_INSTRUCTIONS TO FOLLOW_:
For the word "Transdermal", find each line in the entries where it occurs and copy that line.

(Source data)

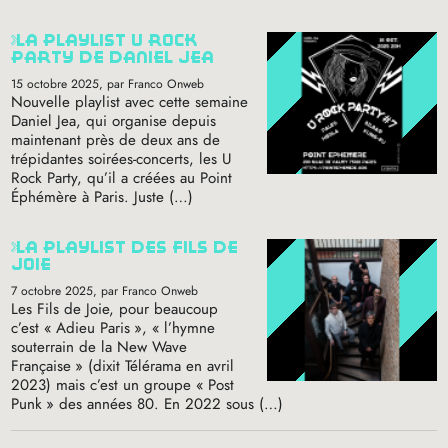
la playlist u rock
party de daniel jea
15 octobre 2025
, par Franco Onweb
Nouvelle playlist avec cette semaine
Daniel Jea, qui organise depuis
maintenant près de deux ans de
trépidantes soirées-concerts, les U
Rock Party, qu’il a créées au Point
Éphémère à Paris. Juste (…)
la playlist des fils de
joie
7 octobre 2025
, par Franco Onweb
Les Fils de Joie, pour beaucoup
c’est «
Adieu Paris
», «
l’hymne
souterrain de la New Wave
Française
» (dixit Télérama en avril
2023) mais c’est un groupe «
Post
Punk
» des années 80. En 2022 sous (…)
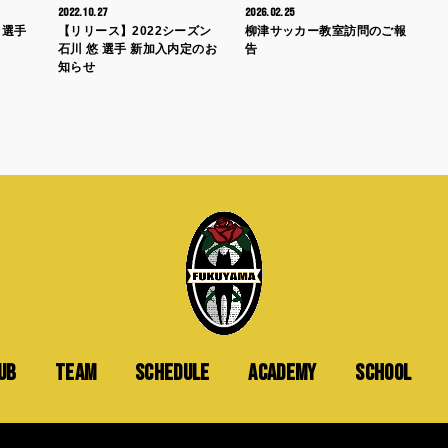
2022.10.27
2026.02.25
 選手
【リリース】2022シーズン
柳津サッカー教室訪問のご報
石川 悠 選手 新加入内定のお
告
知らせ
UB
TEAM
SCHEDULE
ACADEMY
SCHOOL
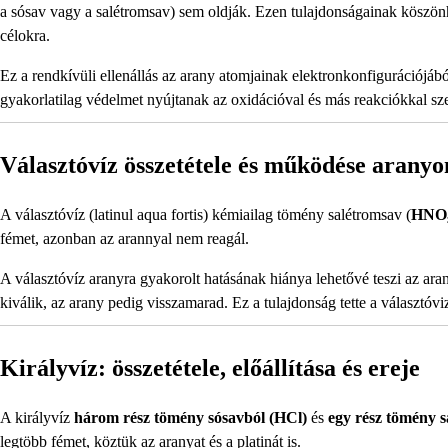
a sósav vagy a salétromsav) sem oldják. Ezen tulajdonságainak köszönh
célokra.
Ez a rendkívüli ellenállás az arany atomjainak elektronkonfigurációjábó
gyakorlatilag védelmet nyújtanak az oxidációval és más reakciókkal sz
Választóvíz összetétele és működése aranyo
A választóvíz (latinul aqua fortis) kémiailag tömény salétromsav (
HNO
fémet, azonban az arannyal nem reagál.
A választóvíz aranyra gyakorolt hatásának hiánya lehetővé teszi az arany
kiválik, az arany pedig visszamarad. Ez a tulajdonság tette a választóv
Királyvíz: összetétele, előállítása és ereje
A királyvíz
három rész tömény sósavból (HCl)
és
egy rész tömény 
legtöbb fémet, köztük az aranyat és a platinát is.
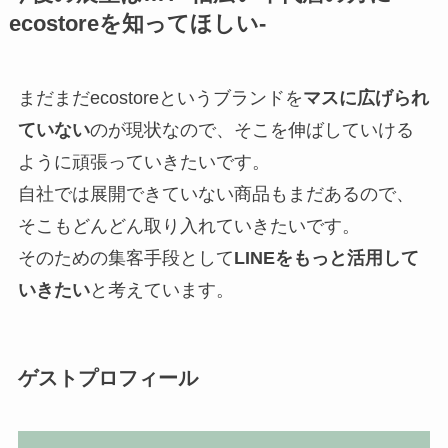
ecostoreを知ってほしい-
まだまだecostoreというブランドを
マスに広げられ
ていない
のが現状なので、そこを伸ばしていける
ように頑張っていきたいです。
自社では展開できていない商品もまだあるので、
そこもどんどん取り入れていきたいです。
そのための集客手段として
LINEをもっと活用して
いきたい
と考えています。
ゲストプロフィール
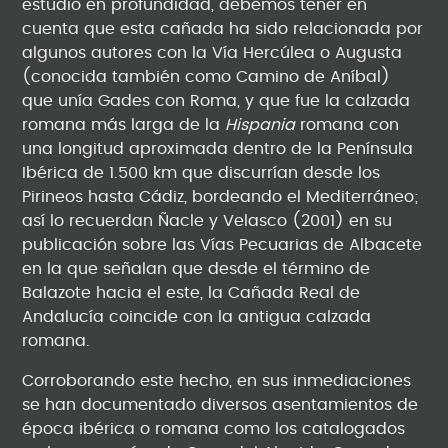
estudio en profundidad, debemos tener en
cuenta que esta cañada ha sido relacionada por
algunos autores con la Vía Hercúlea o Augusta
(conocida también como Camino de Aníbal)
que unía Gades con Roma, y que fue la calzada
romana más larga de la
Hispania
romana con
una longitud aproximada dentro de la Península
Ibérica de 1.500 km que discurrían desde los
Pirineos hasta Cádiz, bordeando el Mediterráneo;
así lo recuerdan Ñacle y Velasco (2001) en su
publicación sobre las Vías Pecuarias de Albacete
en la que señalan que desde el término de
Balazote hacia el este, la Cañada Real de
Andalucía coincide con la antigua calzada
romana.
Corroborando este hecho, en sus inmediaciones
se han documentado diversos asentamientos de
época ibérica o romana como los catalogados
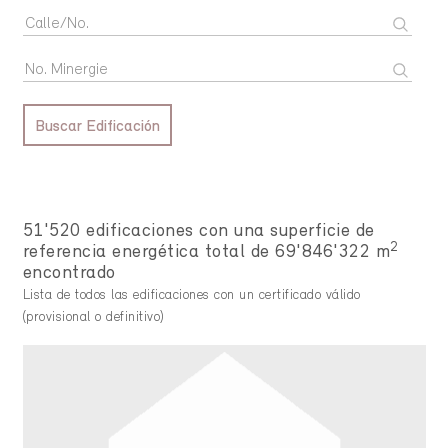
Buscar Edificación
51'520 edificaciones con una superficie de
2
referencia energética total de 69'846'322 m
encontrado
Lista de todos las edificaciones con un certificado válido
(provisional o definitivo)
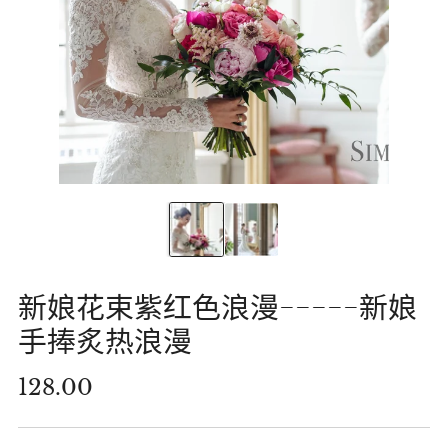
新娘花束紫红色浪漫-----新娘
手捧炙热浪漫
正
128.00
常
价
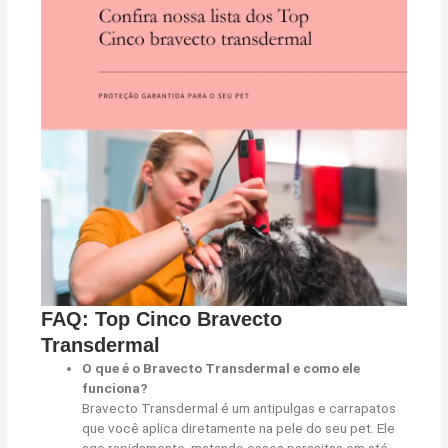
FAQ: Top Cinco Bravecto
Transdermal
O que é o Bravecto Transdermal e como ele
funciona?
Bravecto Transdermal é um antipulgas e carrapatos
que você aplica diretamente na pele do seu pet. Ele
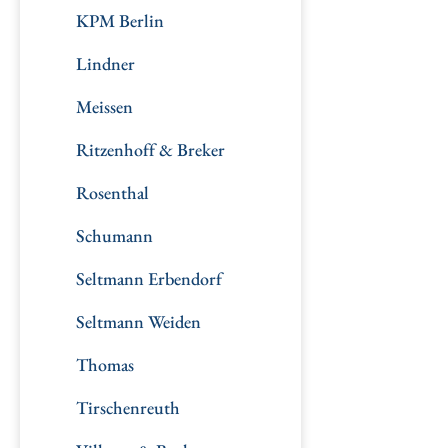
KPM Berlin
Lindner
Meissen
Ritzenhoff & Breker
Rosenthal
Schumann
Seltmann Erbendorf
Seltmann Weiden
Thomas
Tirschenreuth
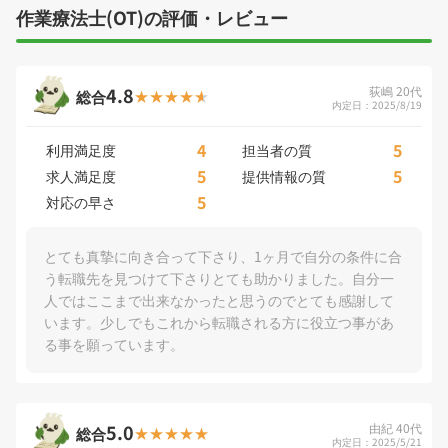
作業療法士(OT)の評価・レビュー
4.8
荻嶋 20代
総合
内定日：2025/8/19
4
5
利用満足度
担当者の質
5
5
求人満足度
提供情報の質
5
対応の早さ
とても真摯に向き合って下さり、1ヶ月で自分の条件に合
う転職先を見つけて下さりとても助かりました。自分一
人ではここまで出来なかったと思うのでとても感謝して
います。少しでもこれから転職される方に役立つ事があ
る事を願っています。
5.0
由紀 40代
総合
内定日：2025/5/21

_SOLUTION FOR THIS TASK_:
Transdermal
O que é o Bravecto Transdermal e como ele
Bravecto Transdermal é um antipulgas e carrapatos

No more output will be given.